What does it mean to “own everything”? It’s a bold idea: rather than second-guessing which company, sector, or market will win next, you simply participate in the entirety of global economic output. That means owning the whole productive economy, and building portfolios that reflect broad economic exposure, not narrow bets.
Modern portfolio wisdom, backed by decades of data, point to one truth: broad, low-cost exposure to the entire market often trumps trying to pick winners.
Total stock market funds mirror this principle by including thousands of companies across all sectors and capitalizations. Because they “own a bit of everything,” they deliver smoother returns and reduce the impact of any one company’s failure. Put differently: a total market index is like a financial buffet; you don’t miss out on the top dishes, but you also don’t risk putting all your calories into one unstable platter.
The Global Advantage
Actually owning everything means going global, not just U.S. large caps, but tapping growth wherever it happens. Global indexing strategies, allocating by weight across regions, can smooth volatility by capturing pockets of growth and lessening concentration in any one market. Legendary investor Rick Ferri sums it up concisely: “I just want to own everything, global economic growth. If it happens in India, fine. I want to own it all.”
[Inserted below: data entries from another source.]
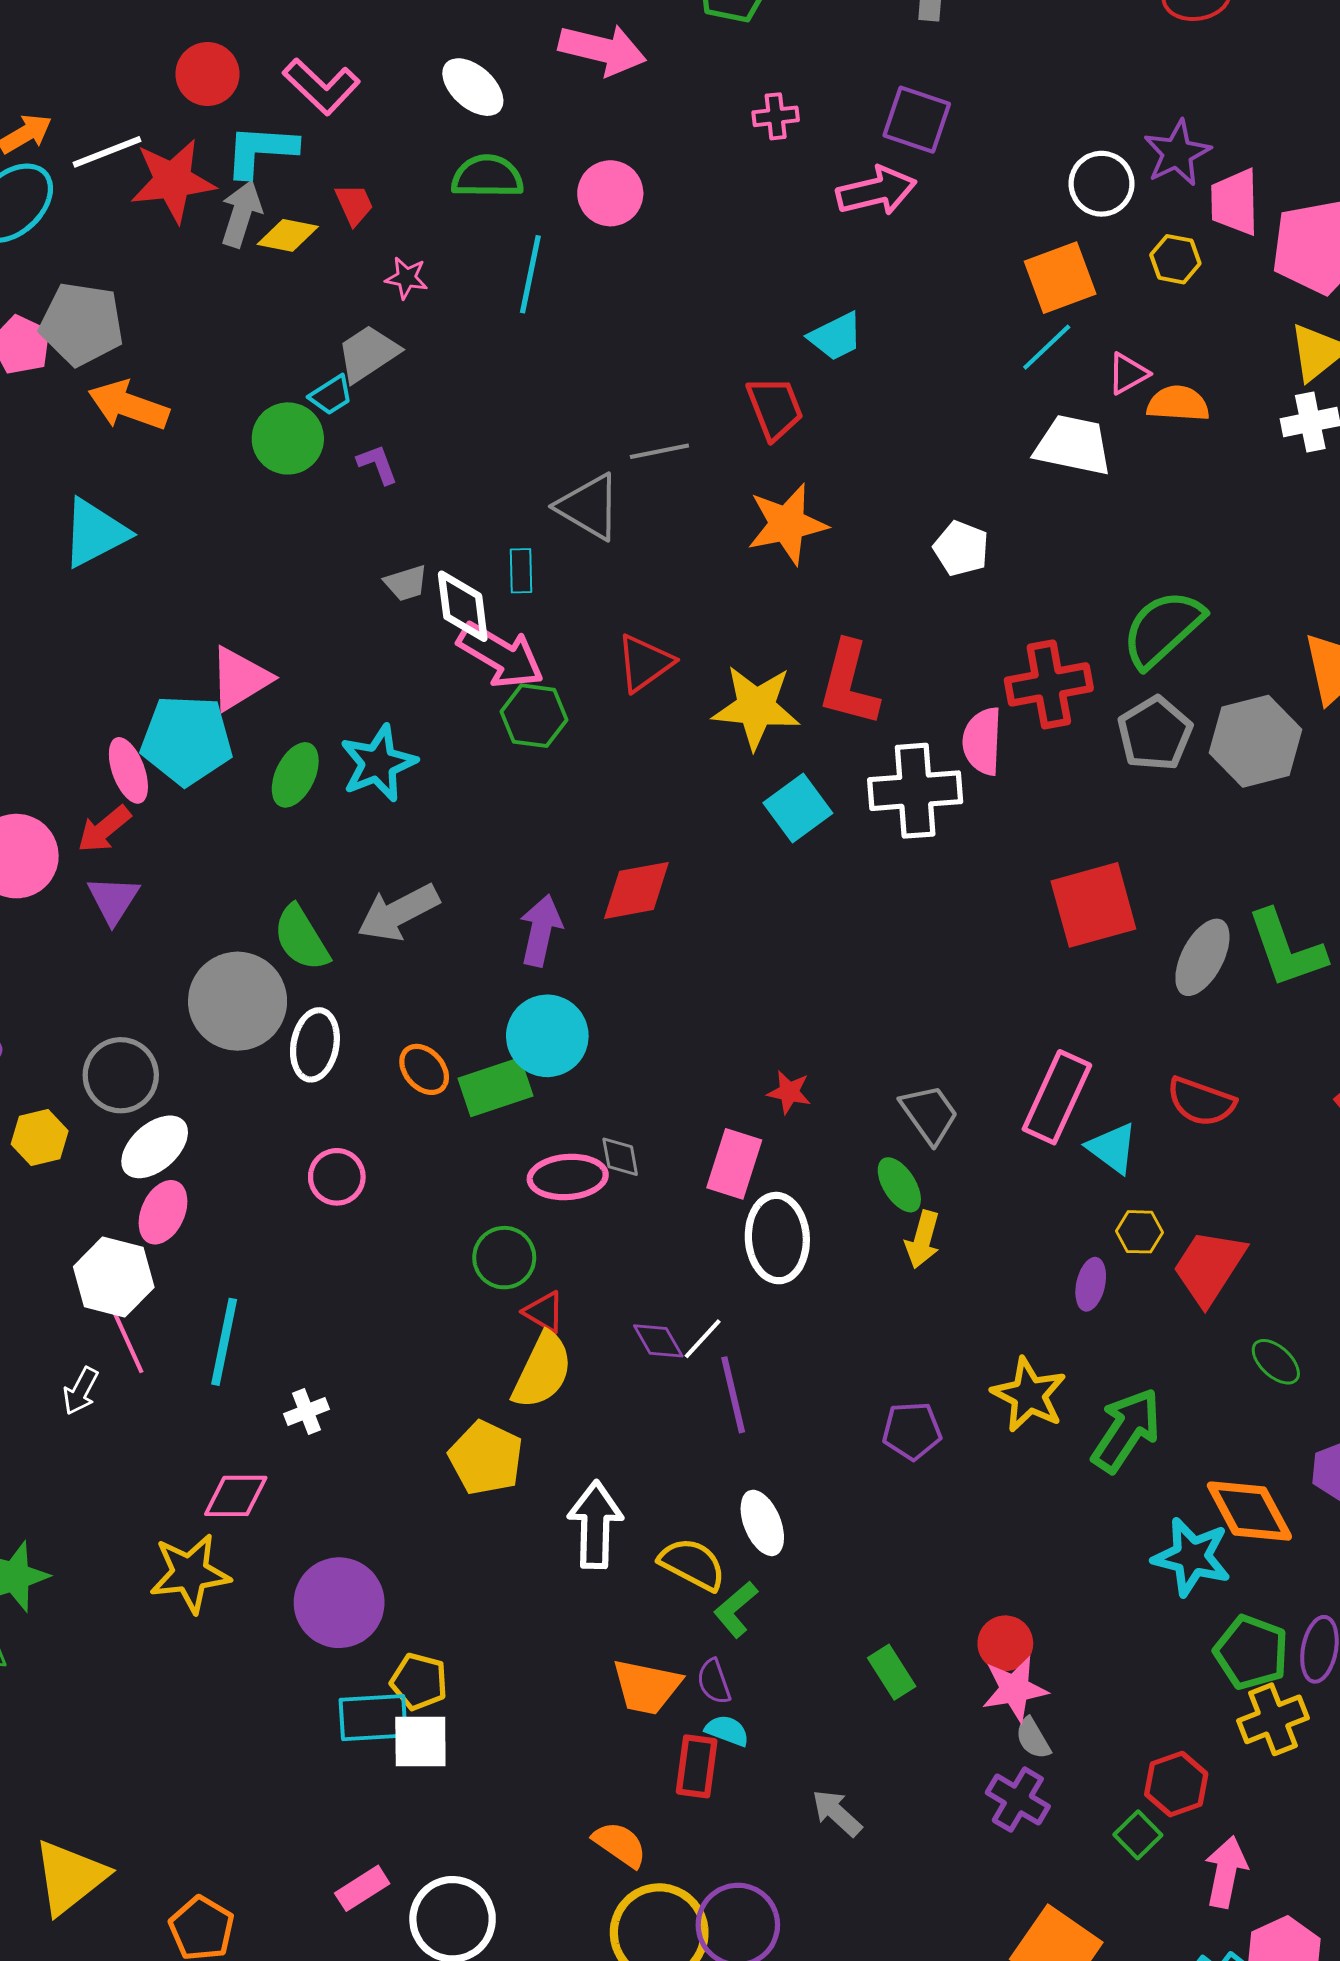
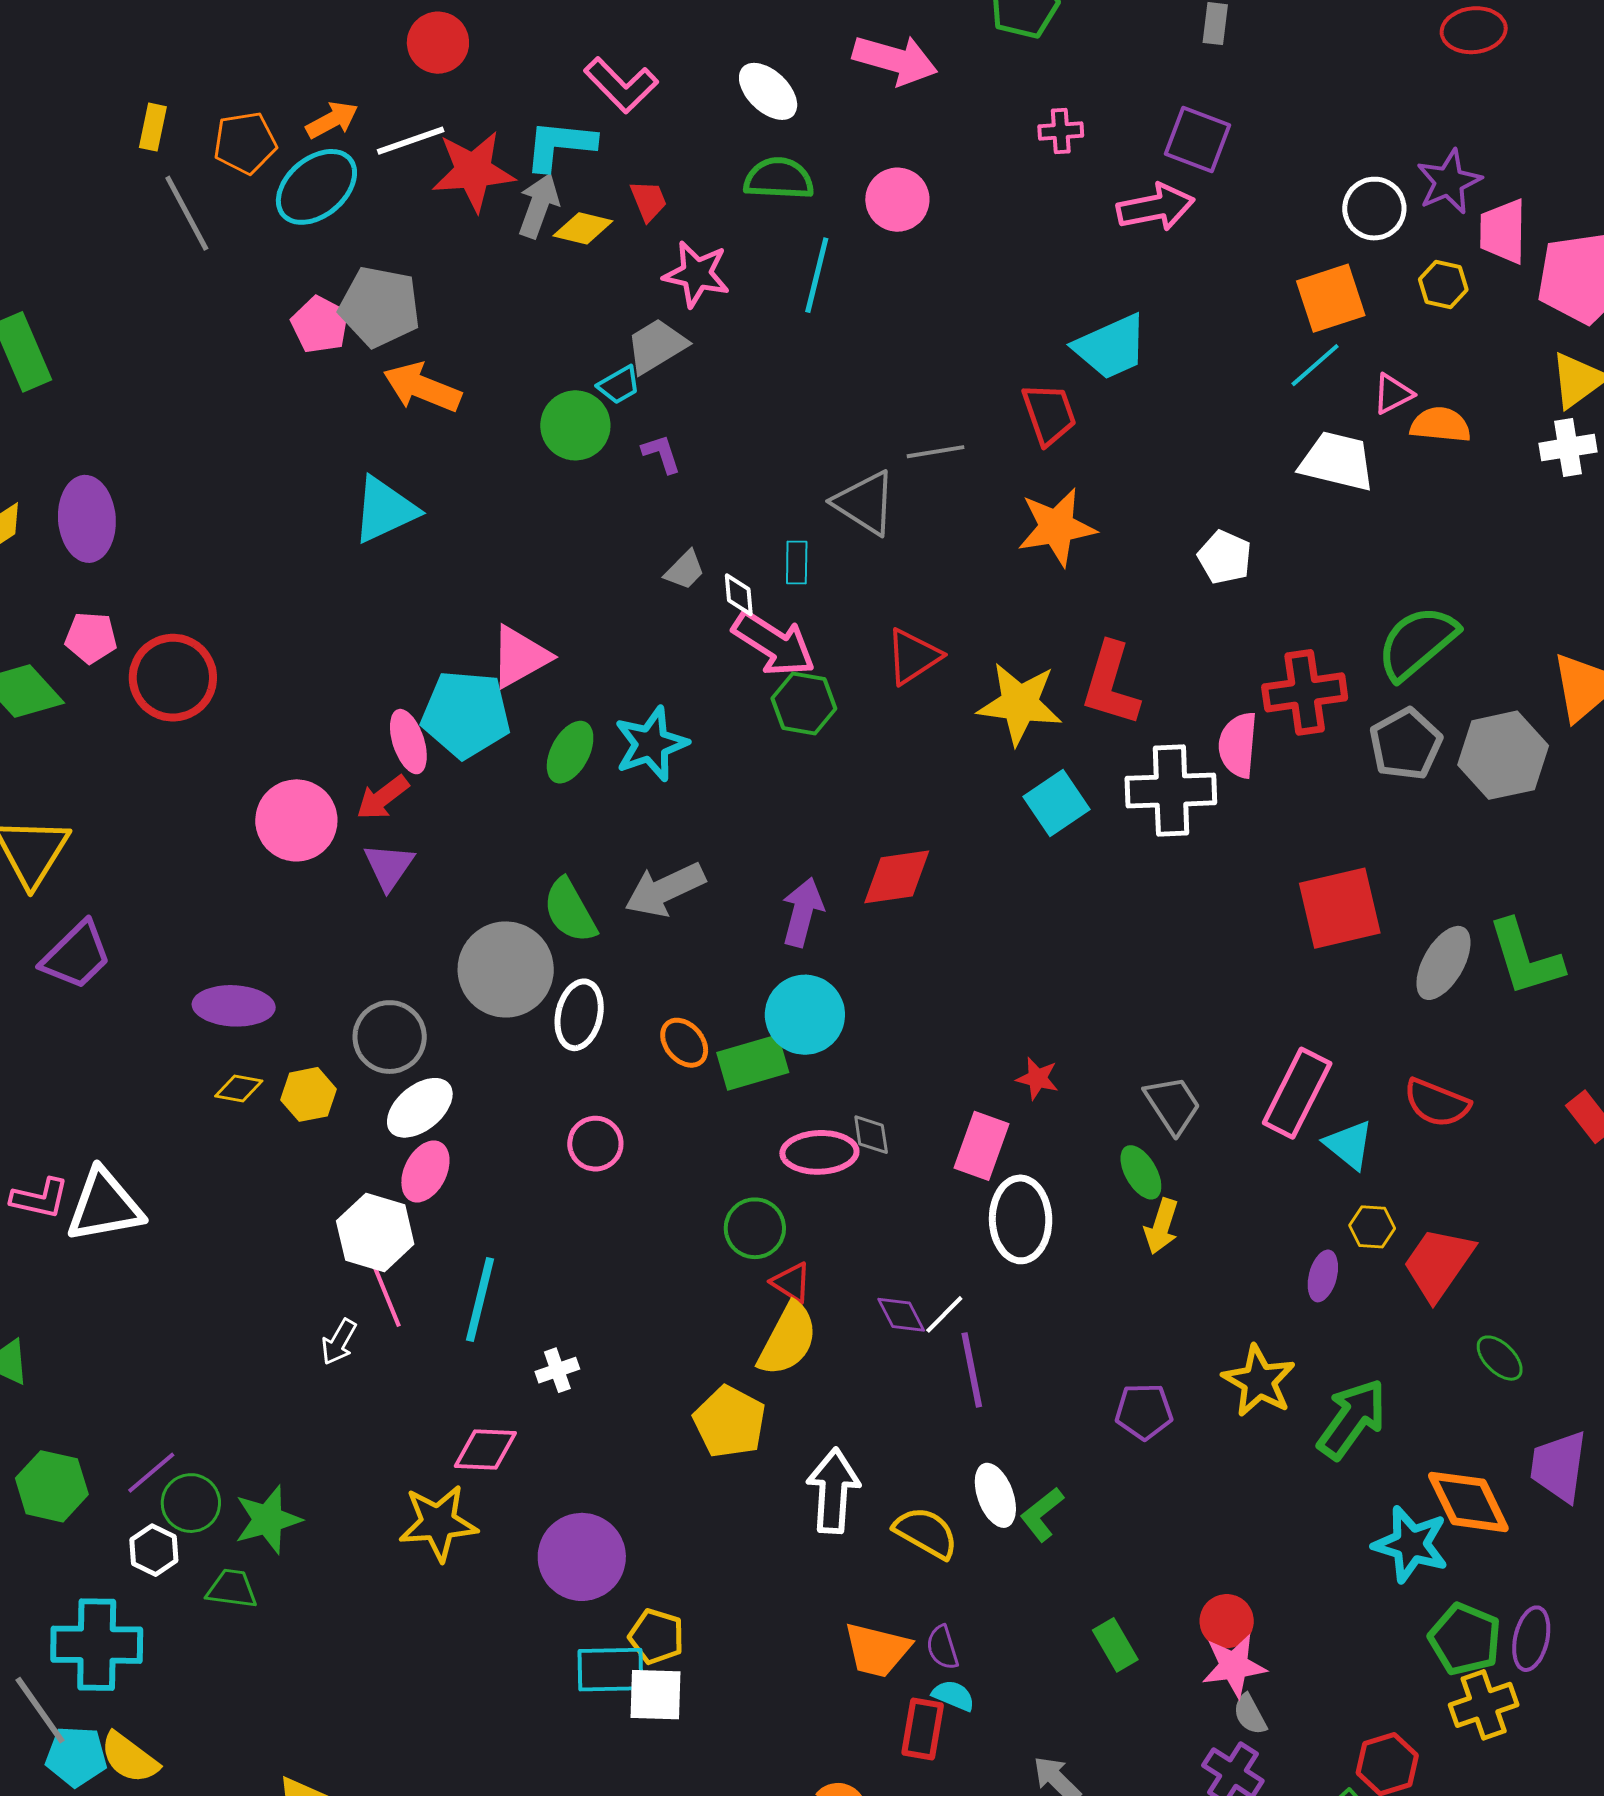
red circle: (207, 74) -> (438, 43), moved
pink star: (406, 278) -> (697, 274), size x1.6
cyan trapezoid: (836, 337) -> (1111, 347), size x1.4
gray trapezoid: (406, 583) -> (685, 570), turned -30
white diamond: (463, 606) -> (739, 595), size x0.6
green L-shape: (736, 1609) -> (1042, 1514), moved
Diversification is a proven way to improve resilience.
Spreading capital across asset classes, geographies, and sectors reduces risk. As Financial Times explains, even though bad performers are included, the gains of the good ones help offset them.
Goldman Sachs’ recent coverage shows how this worked in practice: despite U.S.–Europe trade tensions, European indices rose over 12% as markets rotated; proof that owning only one region can mean missing out.
A Modern Investor’s Checklist
Here’s what owning everything might look like in practice; for someone with minimal financial know‑how, made clear and actionable:
Strategy Element - What It Means
Total Market Exposure - Use funds that include large-, mid-, and small-cap equities for wide coverage.
Global Reach - Layer in international total market funds to capture growth beyond U.S. borders.
Low Cost - Prioritize funds that give you access to diversification whilst minimizing fees to preserve long-term gains. Most usually this is done through ETFs, whether passive, active, or multi-factor.
Stay Disciplined - Focus on long-term holding, not daily market noise or chasing hot sectors.
Why It Matters Today
Markets are unpredictable, even more reason to stay broadly engaged. Specific economies or sectors may falter, but overall global GDP continues to grow. You don’t have to predict where. By owning everything, you sidestep narrow risk and stay tapped into the collective productivity of the world.
Frequently asked questions
What does "owning everything" mean?
Holding a globally diversified portfolio across all major asset classes (equities, fixed income, real assets, alternatives) and all major regions (developed, emerging, frontier). The principle: rather than trying to pick winners, own the global market and capture the long-run return of capitalism.Doesn't that mean accepting average returns?
Average is much better than most people achieve. The data on individual stock-picking and market timing is brutal — most active investors underperform a simple diversified portfolio over multi-decade horizons after costs. "Average" in this context is closer to the 75th percentile of outcomes than the 50th.Why include emerging markets and alternatives?
Because relying solely on US or developed-market equities is a concentrated bet on those markets continuing to outperform. Emerging markets, alternatives, real assets, and other components add genuine diversification — different return drivers, different cycle phases — that compound into more resilient portfolios over time.How do I implement "owning everything"?
Through low-cost global index funds and ETFs covering each major asset class and region, in proportions appropriate to your goals and risk capacity. The execution is operationally simple; the discipline is in sticking with the strategy through the periods when it underperforms a concentrated bet that worked.